$200K REAP grant awarded to Iowa City Parks and Recreation

The Iowa City Parks and Recreation Department has been awarded a $200,000 grant from the Iowa Department of Natural Resources, Resource Enhancement and Protection (REAP) program. This is the 14th REAP grant Iowa City Parks and Recreation has recently received.

REAP invests in projects that enhance and protect Iowa’s natural and cultural resources. REAP funds are distributed into eight different programs: conservation education, roadside vegetation, historical resources, state land management, city parks and open space, soil and water enhancement, county conservation, and state open space.

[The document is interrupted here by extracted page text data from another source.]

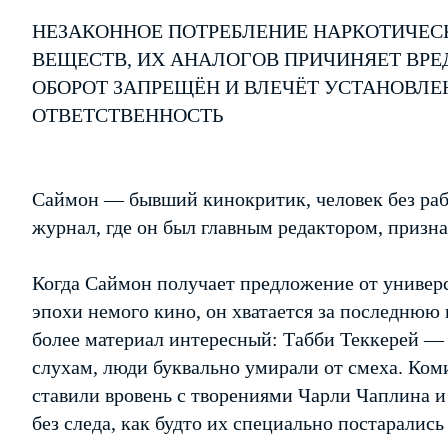
НЕЗАКОННОЕ ПОТРЕБЛЕНИЕ НАРКОТИЧЕС
ВЕЩЕСТВ, ИХ АНАЛОГОВ ПРИЧИНЯЕТ ВРЕ
ОБОРОТ ЗАПРЕЩЁН И ВЛЕЧЁТ УСТАНОВЛ
ОТВЕТСТВЕННОСТЬ
Саймон — бывший кинокритик, человек без рабо
журнал, где он был главным редактором, призна
Когда Саймон получает предложение от универс
эпохи немого кино, он хватается за последнюю
более материал интересный: Табби Теккерей — 
слухам, люди буквально умирали от смеха. Ком
ставили вровень с творениями Чарли Чаплина и
без следа, как будто их специально постаралис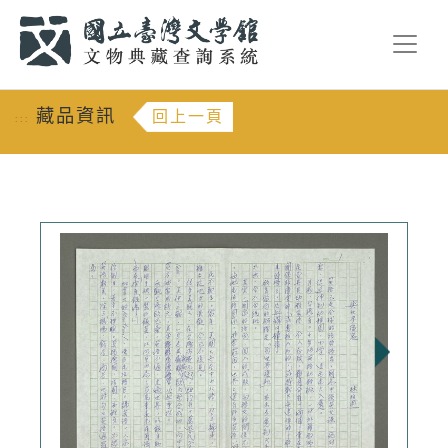
跳到主要內容
:::
藏品資訊
回上一頁
:::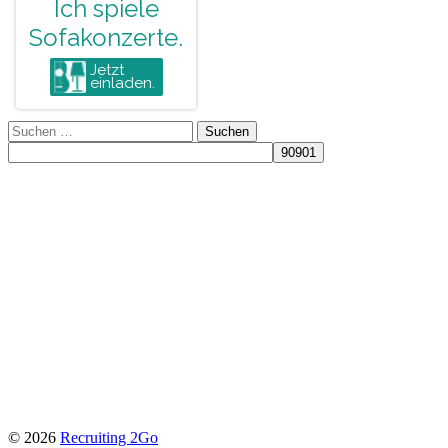
Suchen
nach:
© 2026
Recruiting 2Go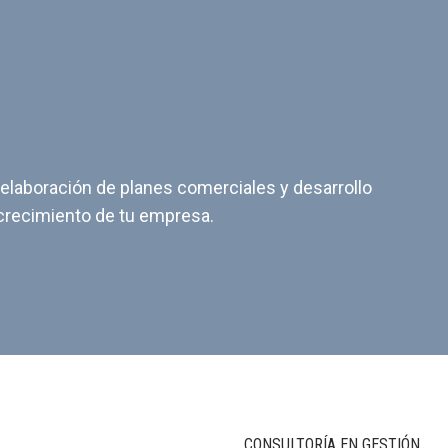
 elaboración de planes comerciales y desarrollo
 crecimiento de tu empresa.
CONSULTORÍA EN GESTIÓN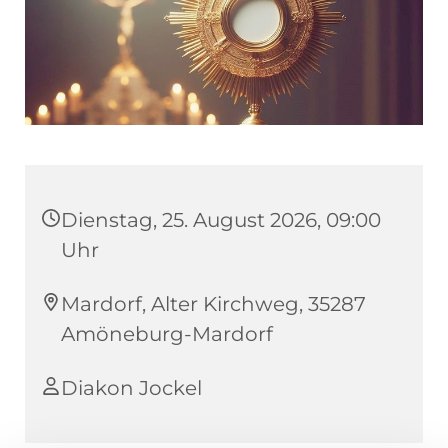
Dienstag, 25. August 2026, 09:00
Uhr
Mardorf, Alter Kirchweg, 35287
Amöneburg-Mardorf
Diakon Jockel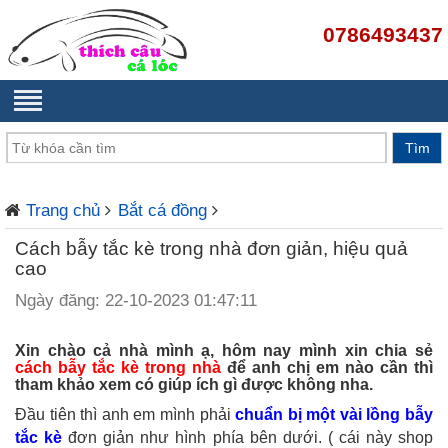
0786493437
Trang chủ
Bắt cá đồng
Cách bẫy tắc kè trong nhà đơn giản, hiệu quả
cao
Ngày đăng: 22-10-2023 01:47:11
Xin chào cả nhà mình ạ, hôm nay mình xin chia sẻ
cách bẫy tắc kè trong nhà
để anh chị em nào cần thì
tham khảo xem có giúp ích gì được không nha.
Đầu tiên thì anh em mình phải
chuẩn bị một vài lồng bẫy
tắc kè
đơn giản như hình phía bên dưới. ( cái này shop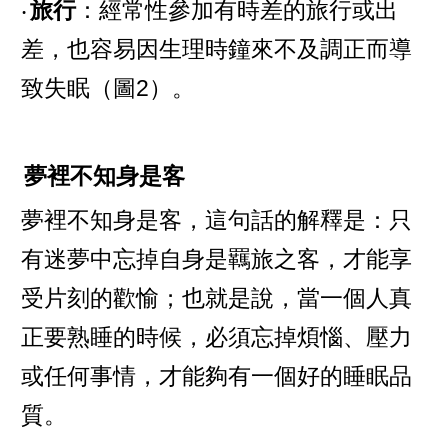
‧
旅行
：經常性參加有時差的旅行或出
差，也容易因生理時鐘來不及調正而導
致失眠（圖2）。
夢裡不知身是客
夢裡不知身是客，這句話的解釋是：只
有迷夢中忘掉自身是羈旅之客，才能享
受片刻的歡愉；也就是說，當一個人真
正要熟睡的時候，必須忘掉煩惱、壓力
或任何事情，才能夠有一個好的睡眠品
質。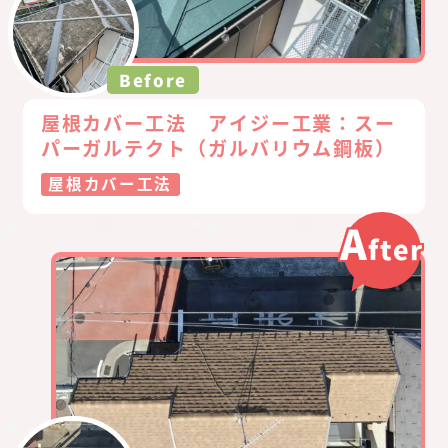
Before
屋根カバー工法 アイジー工業：スー
パーガルテクト（ガルバリウム鋼板）
屋根カバー工法
A
fter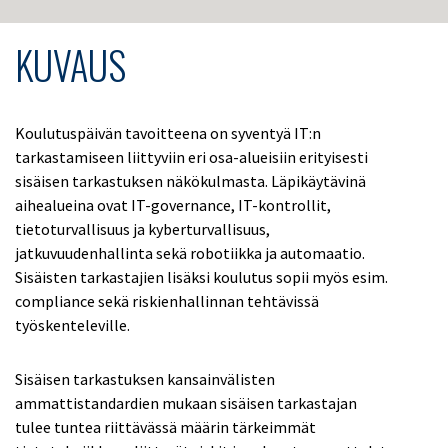
KUVAUS
Koulutuspäivän tavoitteena on syventyä IT:n
tarkastamiseen liittyviin eri osa-alueisiin erityisesti
sisäisen tarkastuksen näkökulmasta. Läpikäytävinä
aihealueina ovat IT-governance, IT-kontrollit,
tietoturvallisuus ja kyberturvallisuus,
jatkuvuudenhallinta sekä robotiikka ja automaatio.
Sisäisten tarkastajien lisäksi koulutus sopii myös esim.
compliance sekä riskienhallinnan tehtävissä
työskenteleville.
Sisäisen tarkastuksen kansainvälisten
ammattistandardien mukaan sisäisen tarkastajan
tulee tuntea riittävässä määrin tärkeimmät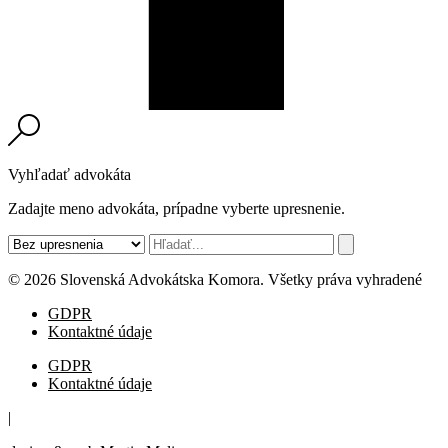
Vyhľadať advokáta
Zadajte meno advokáta, prípadne vyberte upresnenie.
© 2026 Slovenská Advokátska Komora. Všetky práva vyhradené
GDPR
Kontaktné údaje
GDPR
Kontaktné údaje
|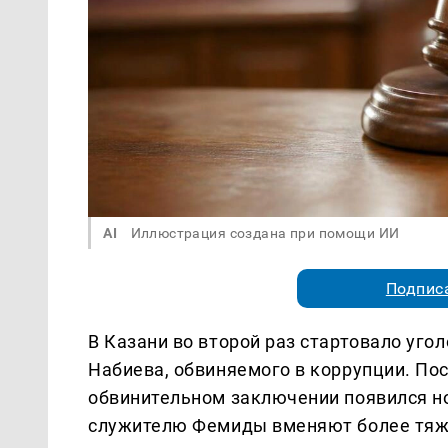
AI
Иллюстрация создана при помощи ИИ
Подписа
В Казани во второй раз стартовало уго
Набиева, обвиняемого в коррупции. По
обвинительном заключении появился н
служителю Фемиды вменяют более тяжк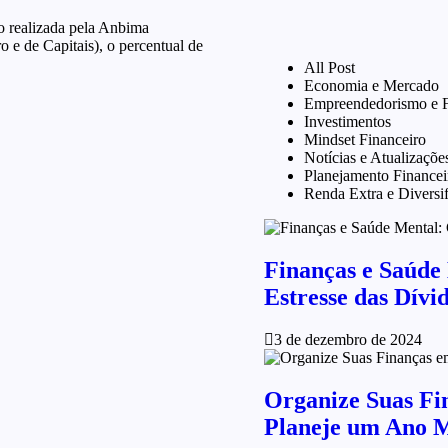
o realizada pela Anbima
 e de Capitais), o percentual de
All Post
Economia e Mercado
Empreendedorismo e F
Investimentos
Mindset Financeiro
Notícias e Atualizaçõe
Planejamento Financei
Renda Extra e Diversi
Finanças e Saúde
Estresse das Dívi
3 de dezembro de 2024
Organize Suas Fi
Planeje um Ano M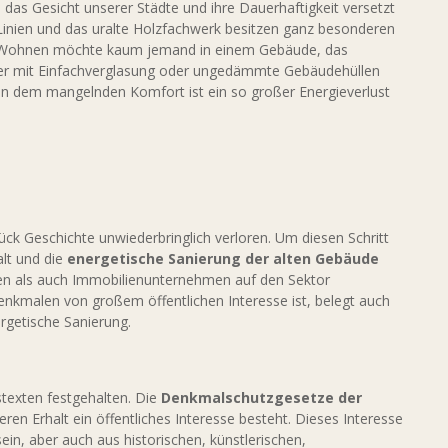
das Gesicht unserer Städte und ihre Dauerhaftigkeit versetzt
Linien und das uralte Holzfachwerk besitzen ganz besonderen
: Wohnen möchte kaum jemand in einem Gebäude, das
nster mit Einfachverglasung oder ungedämmte Gebäudehüllen
 dem mangelnden Komfort ist ein so großer Energieverlust
k Geschichte unwiederbringlich verloren. Um diesen Schritt
alt und die
energetische Sanierung der alten Gebäude
ten als auch Immobilienunternehmen auf den Sektor
enkmalen von großem öffentlichen Interesse ist, belegt auch
rgetische Sanierung.
stexten festgehalten. Die
Denkmalschutzgesetze der
en Erhalt ein öffentliches Interesse besteht. Dieses Interesse
n, aber auch aus historischen, künstlerischen,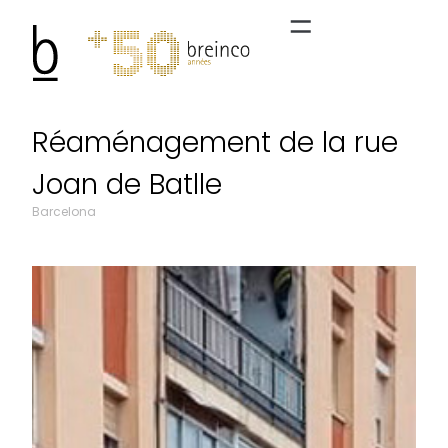
Réaménagement de la rue
Joan de Batlle
Barcelona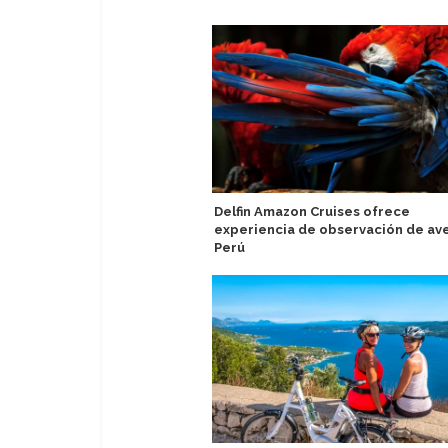
Delfin Amazon Cruises ofrece
experiencia de observación de av
Perú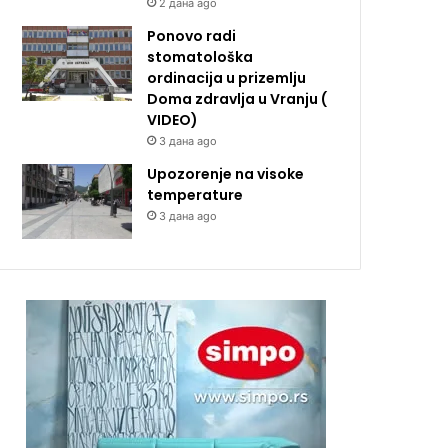
2 дана ago
Ponovo radi
stomatološka
ordinacija u prizemlju
Doma zdravlja u Vranju (
VIDEO)
3 дана ago
Upozorenje na visoke
temperature
3 дана ago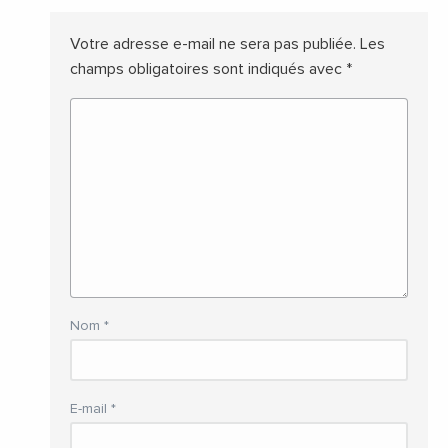
Votre adresse e-mail ne sera pas publiée.
Les
champs obligatoires sont indiqués avec
*
Nom
*
E-mail
*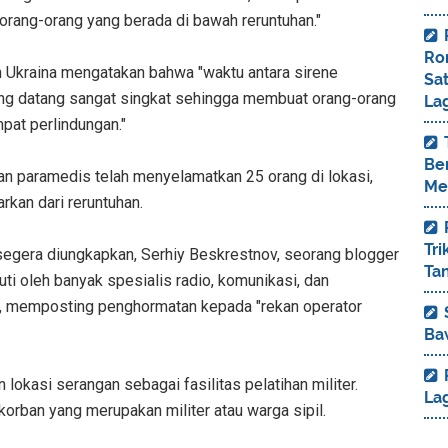
orang-orang yang berada di bawah reruntuhan."
Ro
n Ukraina mengatakan bahwa "waktu antara sirene
Sa
ang datang sangat singkat sehingga membuat orang-orang
La
pat perlindungan."
Ber
an paramedis telah menyelamatkan 25 orang di lokasi,
Me
rkan dari reruntuhan.
Tr
segera diungkapkan, Serhiy Beskrestnov, seorang blogger
Ta
uti oleh banyak spesialis radio, komunikasi, dan
na, memposting penghormatan kepada "rekan operator
Ba
okasi serangan sebagai fasilitas pelatihan militer.
La
korban yang merupakan militer atau warga sipil.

The grant funds will be used for the planting of native trees and prairies, and the installation of paved and soft-surface trails, benches, a water fountain, a bird blind, a fire ring/grill, light bollards, a stone entry column, and a bicycle rack and repair station at the historic Ned Ashton House.

These improvements will benefit local, regional, and statewide park visitors by restoring and strengthening a public forested area in a mature urban neighborhood close to Iowa City’s urban core. The project is a partnership with Project GREEN, a local nonprofit that invests in both public landscaping and the promotion of environmental awareness, which has volunteered to work with the City in rebuilding the Ned Ashton House grounds and gardens since 2011.

In its 34 years, REAP has benefited every county in Iowa by supporting over 19,900 projects. REAP has funded these projects with nearly $350 million in state investments, leveraging two to three times the amount in private, local, and federal dollars. Collectively, these projects have improved the quality of life for all Iowans with improved soil and water quality; added outdoor recreation opportunities; sustained economic development; enhanced knowledge and understanding of our ecological and environmental assets, and preservation of our cultural and historic treasures. Johnson County alone has benefited from these funds amounting to $12 million.

REAP has made an enormous impact on the Iowa City area over the past 34 years with more than $2,177,900 being awarded to projects. The most recent REAP grant award was used for ecological restoration and enhanced native vegetation in 53 acres of Hickory Hill Park. More information about REAP grant projects can be found online.